Any review in this area should start with Peltzman's 1975 JPE article. Peltzman was writing a few years after the 1968 Motor Vehicle Safety Act (U.S.) went into effect. The act required, among other things, padded dash boards and seat belts. He says (p. 717):
The one result of this study that can be put forward most
confidently is that auto safety regulation has not affected
the highway death rate. Neither the time-series nor cross-section
data permit any other conclusion. However, these data are not as
decisive about what underlies this result.

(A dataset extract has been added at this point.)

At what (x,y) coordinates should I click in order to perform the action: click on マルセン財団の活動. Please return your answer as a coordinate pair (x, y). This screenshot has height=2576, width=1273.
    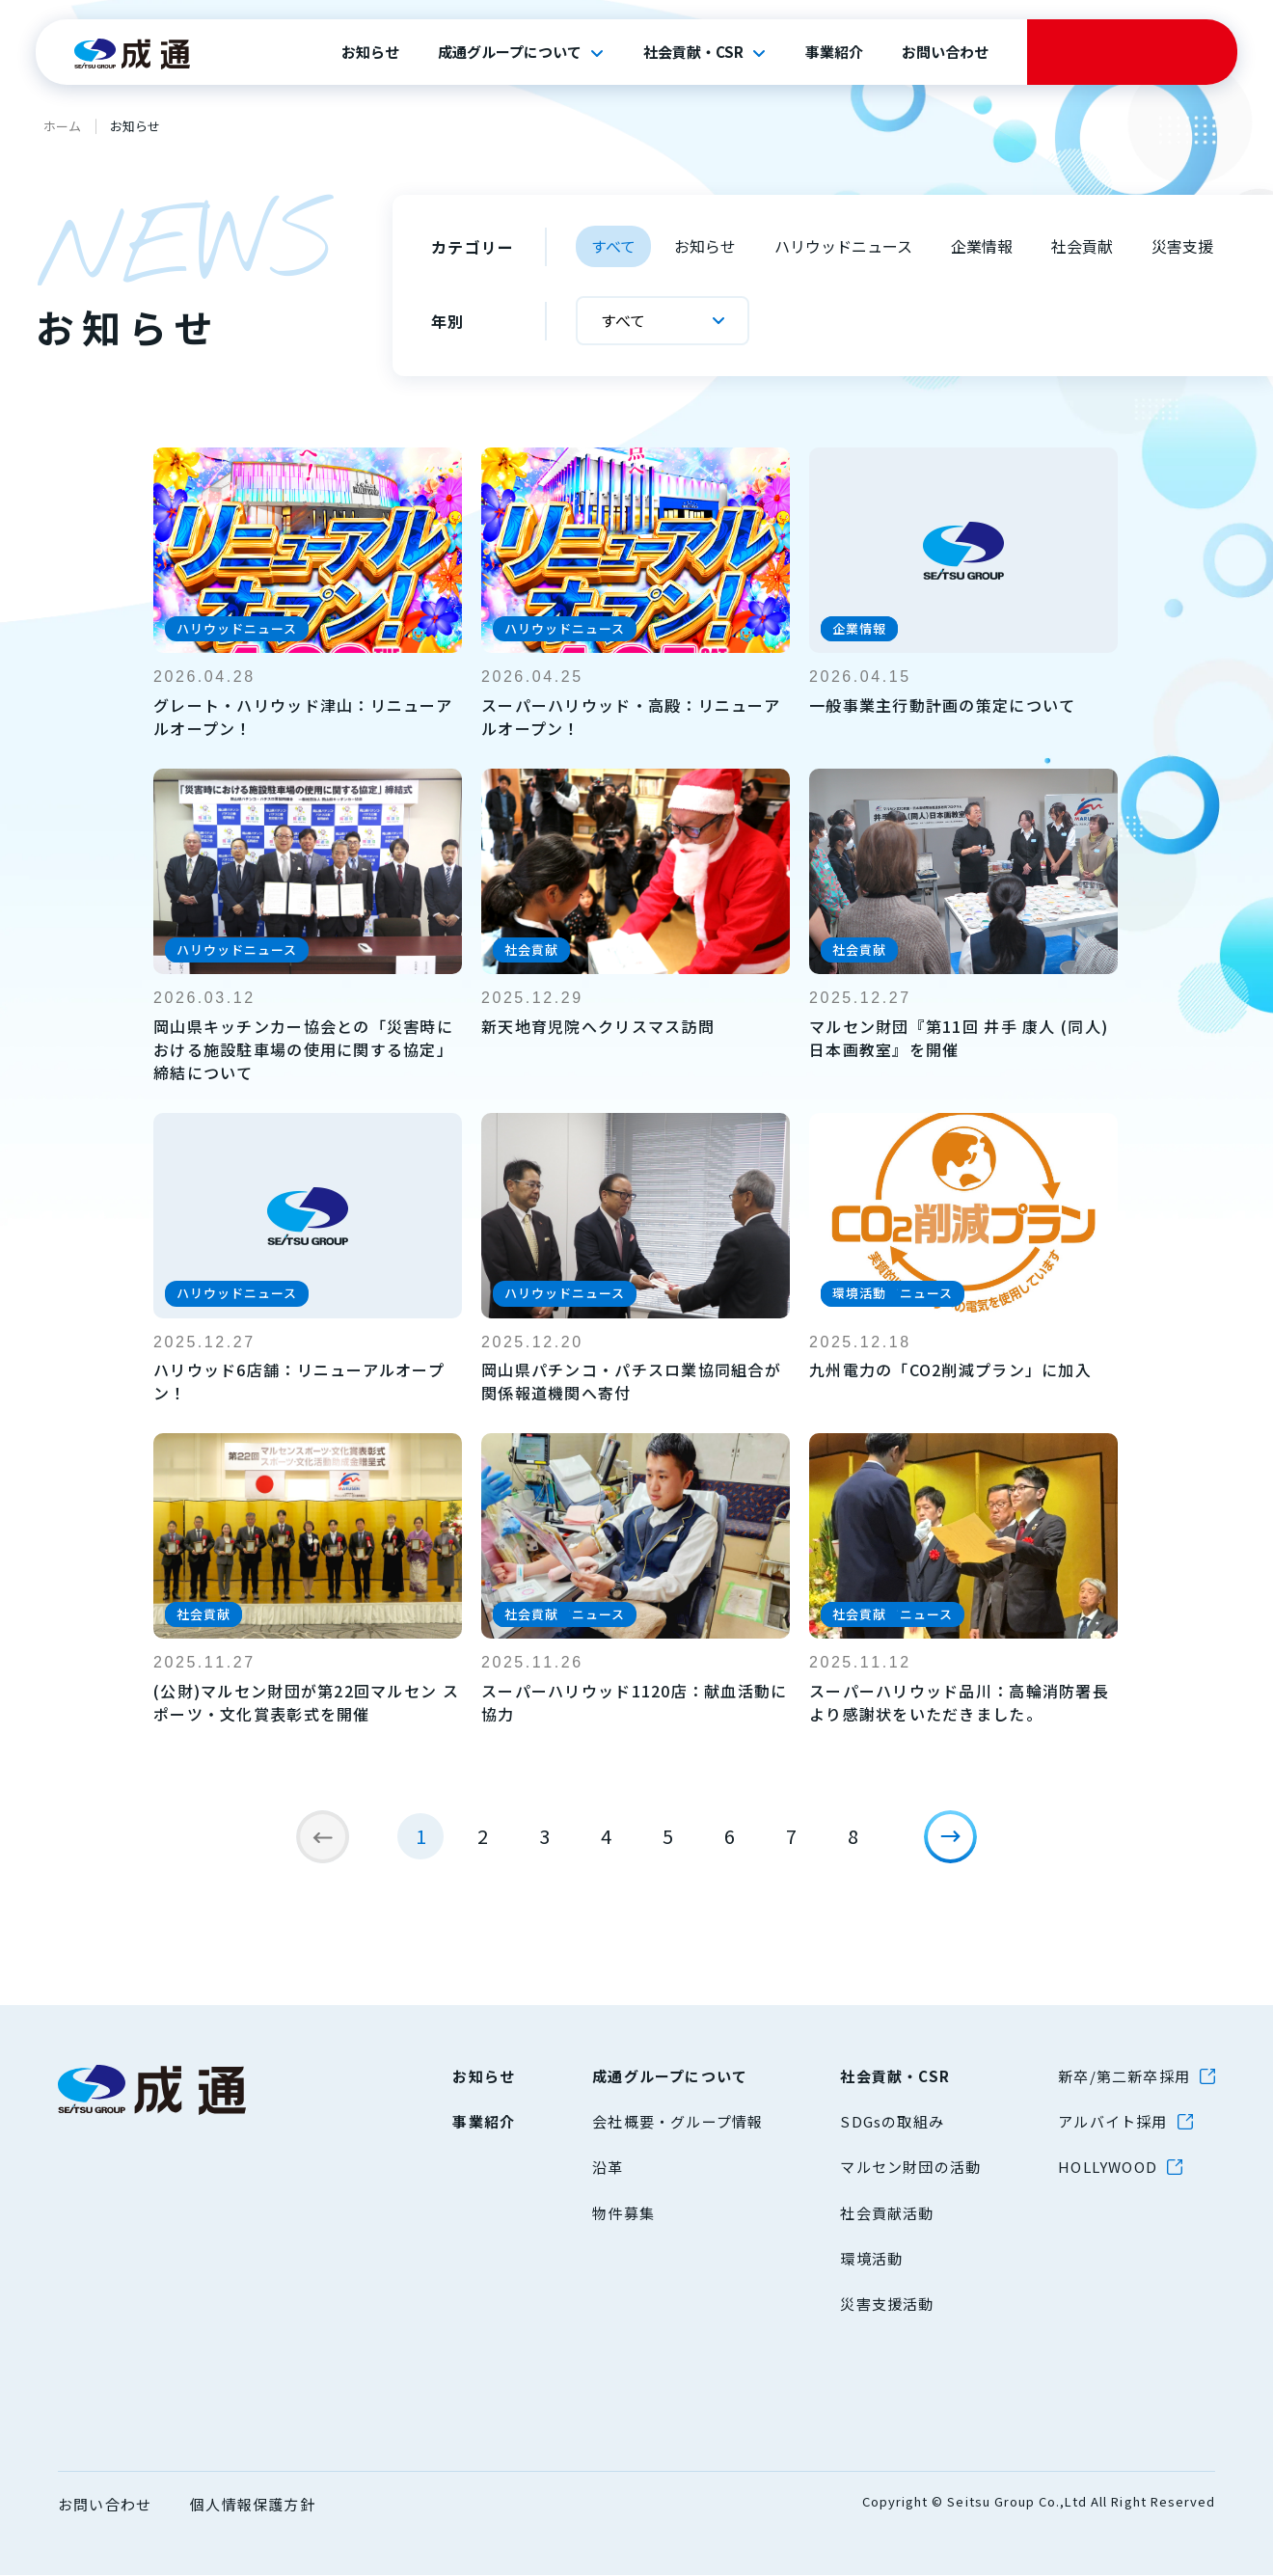
    Looking at the image, I should click on (910, 2167).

On one interpretation,
safety regulation has decreased the risk of death from an accident
by more than an unregulated market would have, but drivers have
offset this by taking greater accident risk.
In general, the idea is that seat belts and other safety devices may save lives if the accident rate is held constant, but that in reality, wearing a seat belt may induce more risk taking and thus more accidents overall (moral hazard, or Peltzman's "compensating behavior"). Then, it is not obvious whether more accidents which are, on average, less fatal will result in more deaths overall.
Of course, Peltzman didn't settle the matter. More recently, Cohen and Eniav (2003) found the opposite--that safety devices unambiguously save lives and that there is no evidence of additional risk-taking by seat belt wearers. Levitt and Porter (2001) came to a similar conclusion (this later paper is worth reading because it brings to light the issue of sample selection problems (à la Heckman), and a way of correcting for it). It seems, at least for seat belts, that the matter has been settled by these later papers. But, these lines of research highlight that, in general, we cannot say for certain what the net effect of safety regulations will be a priori.
Interestingly, the Cohen paper focuses on primary enforcement, that is, providing incentives to use safety devices (or, rather, disincentives for not using them) beyond the live-saving benefits. This would tend to cause people who wouldn't ordinarily use safety devices to use them. If it is true that drivers are compensating for their unsafe behavior by using safety devices, then more safe drivers would be induced to use the devices and the moral hazard may be somewhat offset. This tends to indicate that non-optional safety improvements may have a larger impact on deaths per mile than optional safety improvements.